I have an XML document that contains a "body" element which contains xhtml. I'm trying to process that html in order to remove some non-standard tags. No namespaces are used in the source xml document.
The XML looks like this:
<article>
<body>
<p>Paragraph 1</p>
<p>Paragraph 2</p>
<p>Paragraph 3 <fig></fig></p>
</body>
</article>
The XSLT looks like this:
<xsl:template match="@*|node()">
<xsl:copy>
<xsl:apply-templates select="@*|node()"/>
</xsl:copy>
</xsl:template>
<xsl:template match="p">
<![CDATA[<div>HIT A P</div>]]>
<xsl:apply-templates mode="copy" select="@*|node()"/>
</xsl:template>
</xsl:stylesheet>
The output is this - and I don't get why it's only finding the first p tag:
<div>HIT A P</div>
<p>Paragraph 1</p>
<p>Paragraph 2</p>
<p>Paragraph 3 <fig></fig></p>
Any idea why the p template only gets fired the first time rather than for all 3 paragraphs??

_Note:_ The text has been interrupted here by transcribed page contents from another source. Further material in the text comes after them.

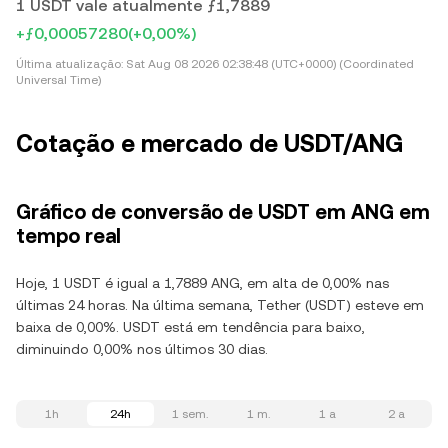
1 USDT vale atualmente ƒ1,7889
+ƒ0,00057280
(+0,00%)
Última atualização:
Sat Aug 08 2026 02:38:48 (UTC+0000) (Coordinated
Universal Time)
Cotação e mercado de USDT/ANG
Gráfico de conversão de USDT em ANG em
tempo real
Hoje, 1 USDT é igual a 1,7889 ANG, em alta de 0,00% nas
últimas 24 horas. Na última semana, Tether (USDT) esteve em
baixa de 0,00%. USDT está em tendência para baixo,
diminuindo 0,00% nos últimos 30 dias.
1h
24h
1 sem.
1 m.
1 a
2 a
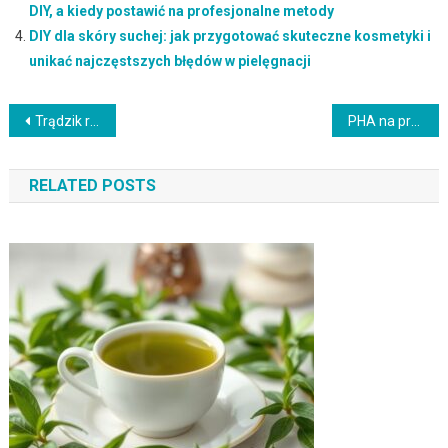
DIY, a kiedy postawić na profesjonalne metody
DIY dla skóry suchej: jak przygotować skuteczne kosmetyki i
unikać najczęstszych błędów w pielęgnacji
Nawigacja
Trądzik różowaty: rozpoznanie, pielęgnacja i unikanie czynników nasilających objawy
PHA na przebarwienia: jak stosować polihydroksykwasy, by uniknąć podrażnień i osiągnąć efekt rozjaśnienia skóry
wpisu
RELATED POSTS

I'm also trying to figure out why adding this isn't causing the "fig" elements to be removed:
<xsl:template match="fig" />
Thanks for taking the time to help me out.
UPDATE: Thank you so much for the reply. I was trying to oversimplify the issue. What I'm really doing is two XSLT processes - one to get the data organized into a standard format and a 2nd XSLT process that looks at the HTML within the body and copies everything except certain non-standard tags.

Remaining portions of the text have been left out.